Ricardo Emanoel Lago Silva

Resumo


Neste trabalho, estudam-se os aspectos de imagens da loucura na poesia do poeta baiano Carlos Anísio Melhor Filho, (1935-1991). Procede-se preliminarmente a uma contextualização do autor, situando o ambiente cultural em vários livros do autor, destacando-se, entre outros, Canto agônico, 1982 e O espelho das horas, publicado postumamente em 1998, considerando os temas do fazer poético propriamente dito, e também diálogos intertextuais. Para tanto, recorre-se a um instrumental teórico constituído por Roland Barthes (1974), além de Octavio Paz (1982). Em seguida, trabalha-se a questão na literatura de Mikhail Bakhtin (1997) e as teses da carnavalização. Postula-se que a poesia de Carlos Anísio Melhor Filho, apresenta sintonia com a produção contemporânea em alguns dos seus aspectos mais representativos.
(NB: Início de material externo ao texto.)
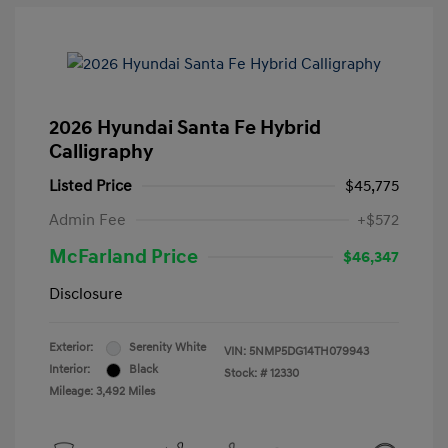
2026 Hyundai Santa Fe Hybrid
Calligraphy
Listed Price
$45,775
Admin Fee
+$572
McFarland Price
$46,347
Disclosure
Exterior:
Serenity White
VIN:
5NMP5DG14TH079943
Interior:
Black
Stock: #
12330
Mileage: 3,492 Miles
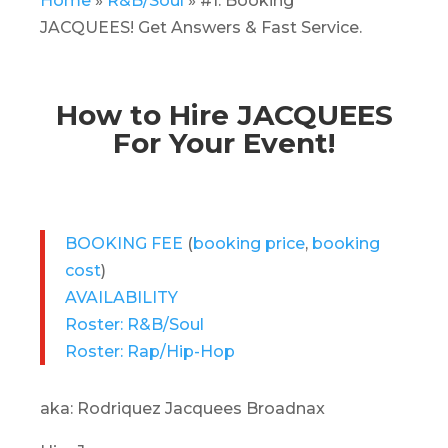
Home
»
R&B/Soul
»
#1. Booking
JACQUEES! Get Answers & Fast Service.
How to Hire JACQUEES
For Your Event!
BOOKING FEE
(
booking price
,
booking
cost
)
AVAILABILITY
Roster: R&B/Soul
Roster: Rap/Hip-Hop
aka: Rodriquez Jacquees Broadnax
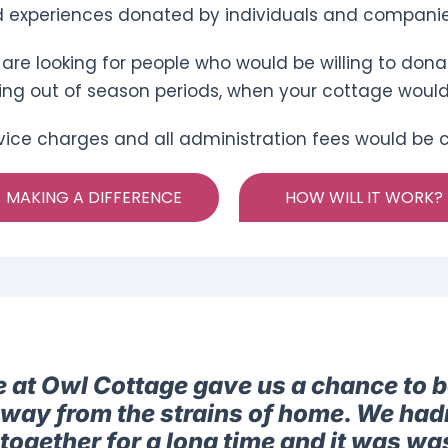
 experiences donated by individuals and companie
are looking for people who would be willing to donat
ing out of season periods, when your cottage woul
vice charges and all administration fees would be co
MAKING A DIFFERENCE
HOW WILL IT WORK?
e at Owl Cottage gave us a chance to b
away from the strains of home. We had
together for a long time and it was was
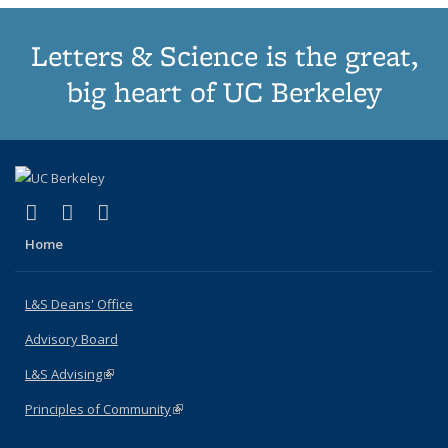
Letters & Science is the great,
big heart of UC Berkeley
(link is external)
(link is external)
(link is external)
X (formerly Twitter)
LinkedIn
Instagram
Home
L&S Deans' Office
Advisory Board
L&S Advising
(link is external)
Principles of Community
(link is external)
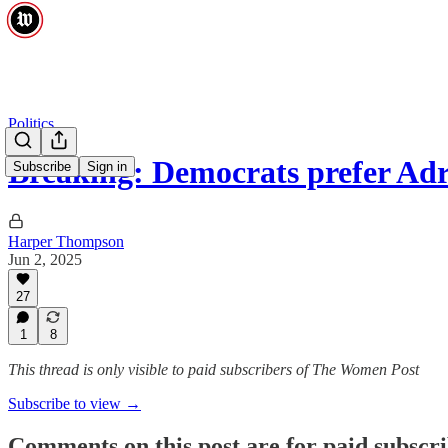
Politics
Breaking: Democrats prefer A
Subscribe
Sign in
Harper Thompson
Jun 2, 2025
27
1
8
This thread is only visible to paid subscribers of The Women Post
Subscribe to view →
Comments on this post are for paid subscr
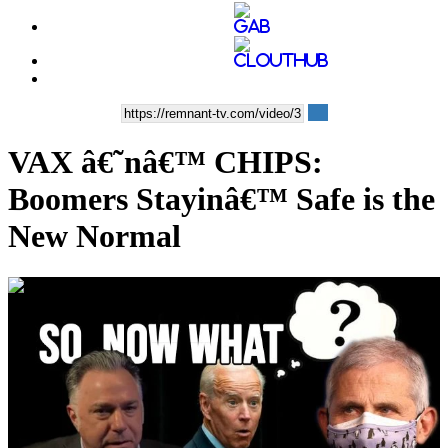
VAX â€˜nâ€™ CHIPS:
Boomers Stayinâ€™ Safe is the
New Normal
00:36:15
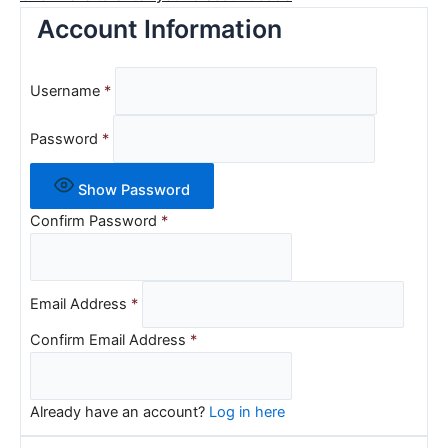
Account Information
Username
*
Password
*
Show Password
Confirm Password
*
Email Address
*
Confirm Email Address
*
Already have an account?
Log in here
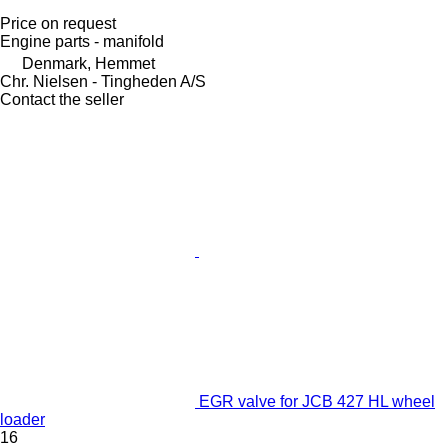
Price on request
Engine parts - manifold
Denmark, Hemmet
Chr. Nielsen - Tingheden A/S
Contact the seller
EGR valve for JCB 427 HL wheel
loader
16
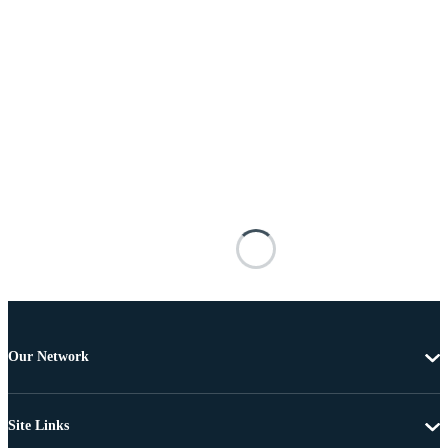
Our Network
Site Links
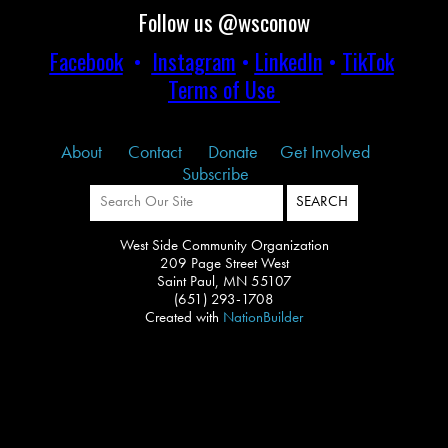
Follow us @wsconow
Facebook
•
Instagram
•
LinkedIn
•
TikTok
Terms of Use
About
Contact
Donate
Get Involved
Subscribe
West Side Community Organization
209 Page Street West
Saint Paul, MN 55107
(651) 293-1708
Created with
NationBuilder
Poeta das horas nostálgicas, Carlos Anísio, delira entre as paredes dos manicômios onde esteve internado na capital baiana. Destilando lirismo por todos os poros, o poeta, filho do educador baiano Carlos Anísio Melhor, natural de Nazaré das Farinhas, recôncavo baiano, trilha a trajetória dos eleitos pela poesia a conduzir a tocha onírica da simplicidade. Na juventude fez parte da Geração Mapa, sob a liderança de Glauber Rocha responsável pela publicação da revista de mesmo nome e inspirada num poema de Muríllo Mendes da época. É com satisfação que apresentamos Carlos Anísio Melhor.